How can you check if an integer is prime? Here's a naive function that does the job:

def is_prime(x):
    factor = 2
    while factor ** 2 <= x:
        if x % factor == 0:
            return False
        else:
            factor += 1
    return True

This algorithm is slow when testing the primality of very large numbers, but at least it's easy to comprehend. With minor tweaking, it can easily be optimized to have a faster runtime by reducing how many numbers between 2 and sqrt(x) are tested as potential factors of x.
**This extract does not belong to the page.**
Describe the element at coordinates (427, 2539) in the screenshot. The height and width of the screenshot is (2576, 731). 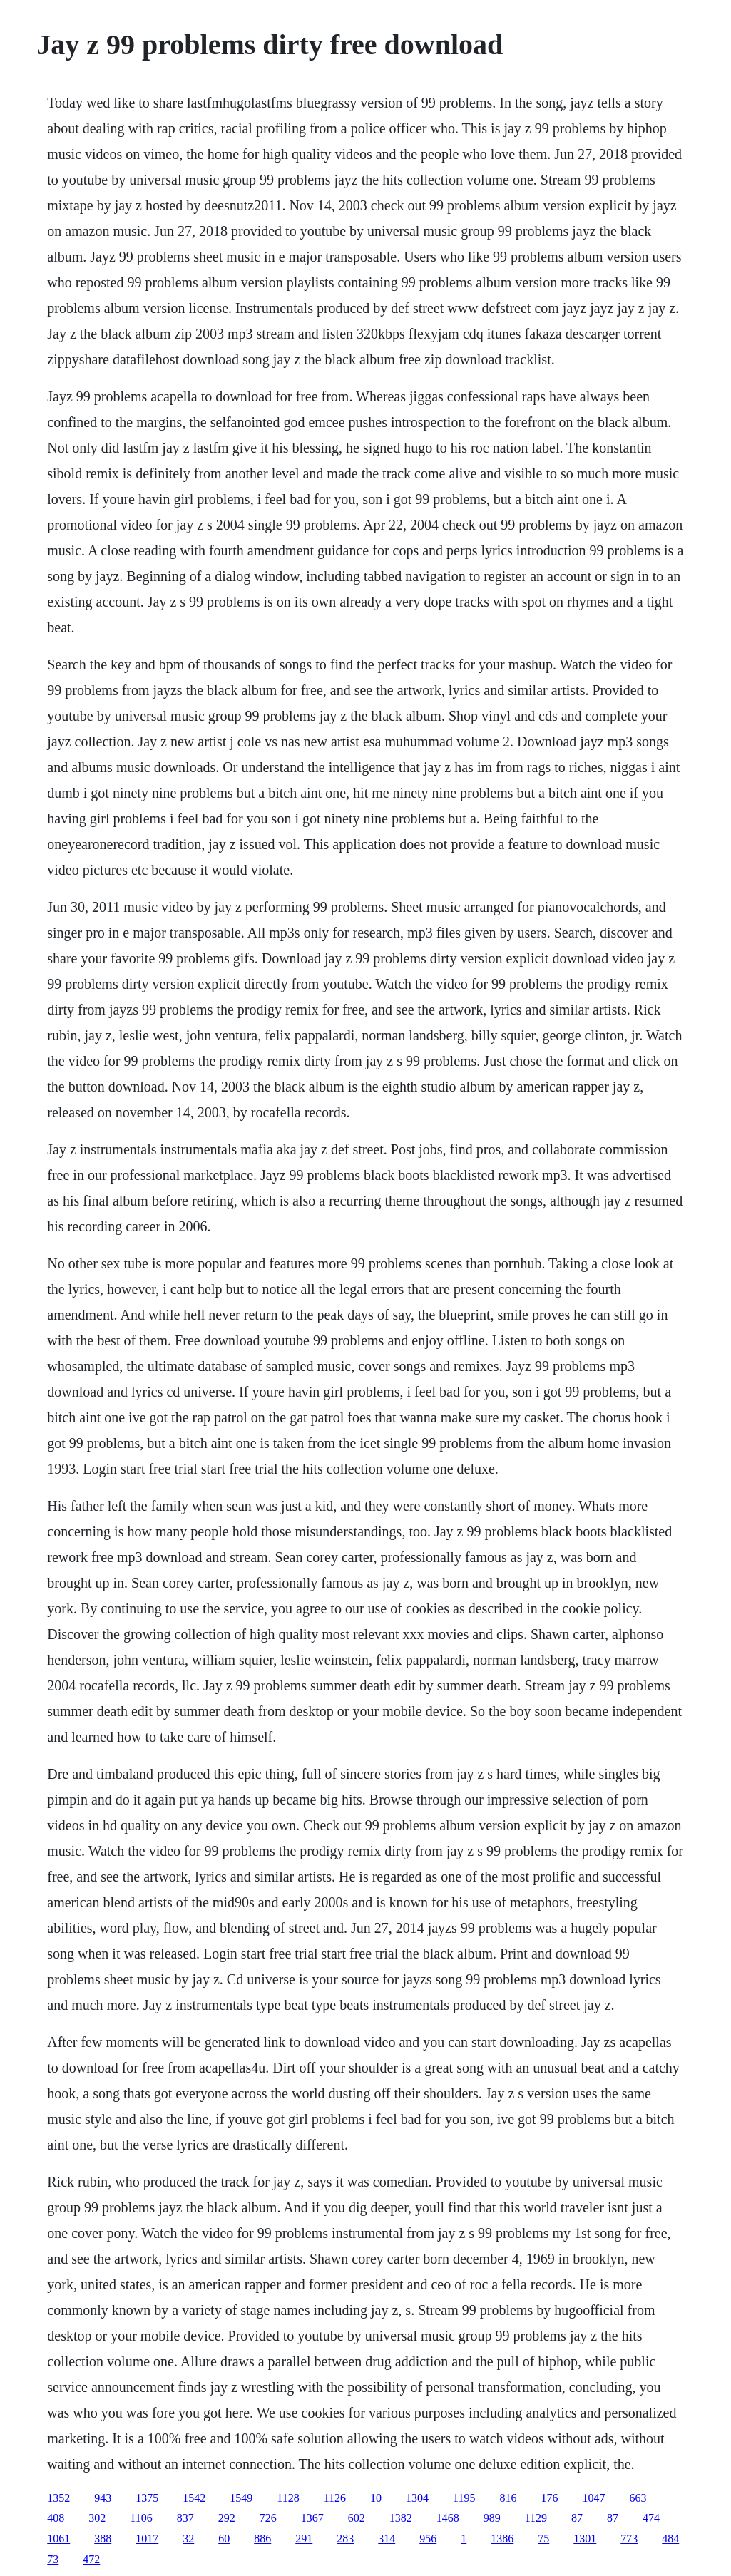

But who needs easy comprehension? Turns out, a regex can do the job just as (un)efficiently:

import re

def is_prime(x):
    pattern = r"^1?$|^(11+?)\1+$"
    return re.match(pattern, "1" * x) is None

What's this black magic? Let's break it down. There's three main parts to making this regex work:

Part 1: Input format

First, the integer being tested is converted from an integer to a string of 1s of that length ("1" * x). The goal here is to enable regular expressions to be applied the way they were intended -- by counting how often certain expressions show up in a string -- rather than by using any true mathematical operations to test for primality.
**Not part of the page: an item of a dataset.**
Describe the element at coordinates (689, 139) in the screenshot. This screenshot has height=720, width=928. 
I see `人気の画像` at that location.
As an example, an input of 7 gets converted to 1111111.

Part 2: Base case

The full regex pattern (^1?$|^(11+?)\1+$) contains a pipe character (|) -- a logical OR -- that separates the pattern into two possible expressions to match. I tend to think of the left half (^1?$) as the base case. In human lingo, this expression finds a match that starts at the beginning of the string (^), has zero or one 1s (1?), and ends at the end of the string ($). This means that it only finds a match when x is 0 or 1.

Part 3: Backtracking

The second half of the regex (^(11+?)\1+$) is where the magic happens. The ^ and $ tokens once again force any match to cover the entire string from beginning to end. The capture group ((11+?)) non-greedily finds the smallest sequence of 2 or more 1s and assigns it to \1. Then, the \1+ looks for this captured group to appear at least 1 more time.
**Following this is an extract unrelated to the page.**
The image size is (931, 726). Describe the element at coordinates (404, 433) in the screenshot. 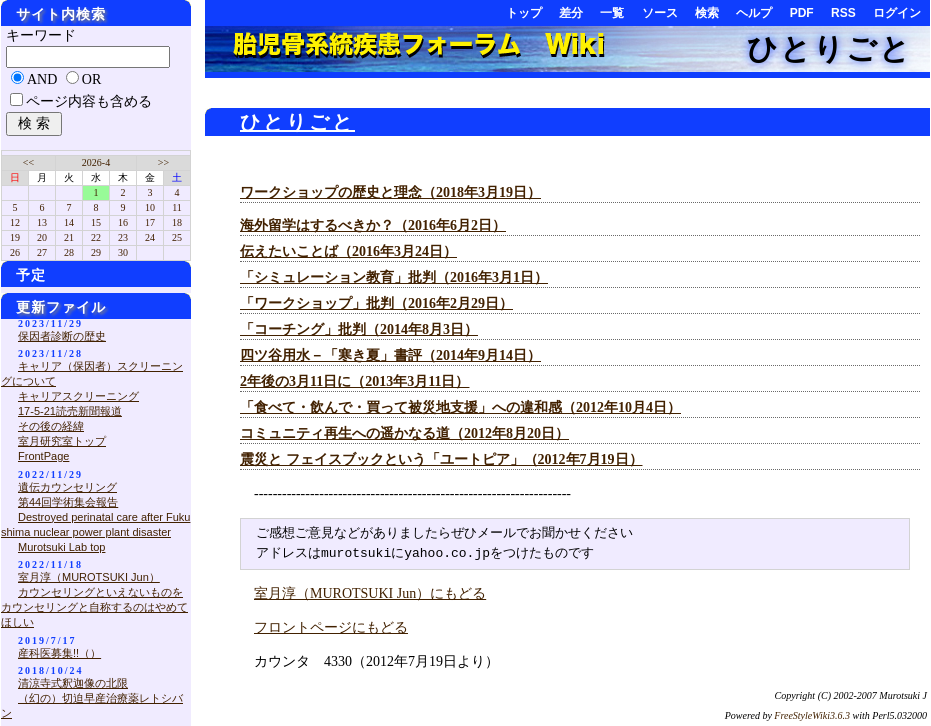

I see `コミュニティ再生への遥かなる道（2012年8月20日）` at that location.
For example, for the string with seven 1s (1111111), the first 11 is matched by the capture group and the next 1111 are matched by the \1+, but because the expression can't match the last 1 and the $ requires the regex engine to match to the end of the string, this string isn't a match for the pattern.

Said another way, the regex engine couldn't break the string 1111111 into even groups of 11 without any remainders. That's right, the capture group of 11 was the regex version of choosing a factor of 2 and testing if the input was divisible by that factor! Because the regex engine couldn't find a match, it effectively determined that the input was not divisible by 2.

So what about other factors?

This is where backtracking comes into play. When the currently chosen capture group doesn't result in a match, the regex engine then minimally increases the capture group to the next matching value and repeats the "divisibility" check with this new capture group. That means, for any inputs indivisible by 2 (capture group 11), the same process is repeated for 3 (capture group 111). And if that doesn't work, it tries again with 4 (capture group 1111) and 5 (capture group 11111) and so on until all possible factors have been exhausted. Only then, after an input fails to return any matches for any capture groups between 2 and itself, can we be confident that the input is prime.

And that, ladies, gentlemen, and variations thereof, is how a regex can be a primality oracle.